6. Multi-User Scaling

• Stateless API tier: each chat request includes session ID; service loads history from Redis/DB
• WebSocket management: maintain connection pools; route user connections to the same backend instance to avoid re-establishing WebSocket sessions (sticky sessions or a connection registry)
• LLM request queue: under load, queue LLM requests rather than dropping them; prioritize paying/premium users
• Rate limiting: per-user token budget (daily/monthly), per-IP request limiting

7. Safety and Guardrails

Two layers:

Input guardrails (before sending to LLM):

• Content classifier: detect prompt injection, jailbreaks, policy violations
• PII detection: optionally redact before sending to external LLM APIs
• Fast, low-latency — run with a small classifier model or rule-based filter

Output guardrails (before sending to user):

• Toxicity filter on model output
• PII detection on responses (in case model echoes sensitive input)
• Safety threshold varies by use case (consumer product vs. developer tool)

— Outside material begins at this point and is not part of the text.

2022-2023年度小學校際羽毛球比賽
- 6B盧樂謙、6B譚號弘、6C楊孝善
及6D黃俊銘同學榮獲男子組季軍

Tradeoff: output filters require buffering the full response, adding latency and breaking streaming UX. Consider async post-processing + flagging rather than blocking for most cases.

Common Follow-ups

1. "How would you handle a conversation that references an image the user uploaded?" Store the image in object storage (S3); include a reference ID in the conversation history. At query time, fetch the image, encode it as base64, and include it in the multimodal LLM request alongside the text history.

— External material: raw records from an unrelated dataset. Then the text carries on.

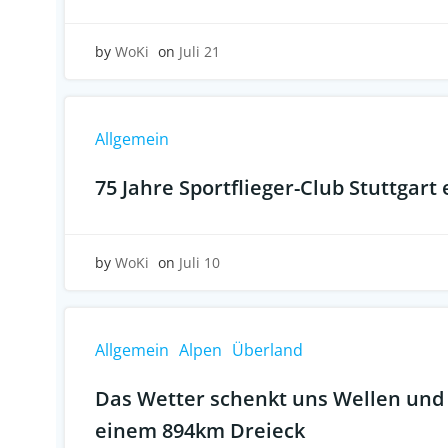
by
WoKi
on
Juli 21
Allgemein
75 Jahre Sportflieger-Club Stuttgart 
by
WoKi
on
Juli 10
Allgemein
Alpen
Überland
Das Wetter schenkt uns Wellen und 
einem 894km Dreieck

2. "How do you prevent users from extracting the system prompt?" You can't fully prevent it — the LLM has access to the system prompt and can be instructed to reveal it. Mitigations: instruct the model not to repeat the system prompt, use server-side prompt injection detection, but accept this as a known limitation.

3. "How would you design user memory across sessions?" Extract facts from conversations (name, preferences, past topics) using a structured extraction prompt. Store as a user profile in Postgres. Inject relevant profile facts as part of the system prompt for future sessions.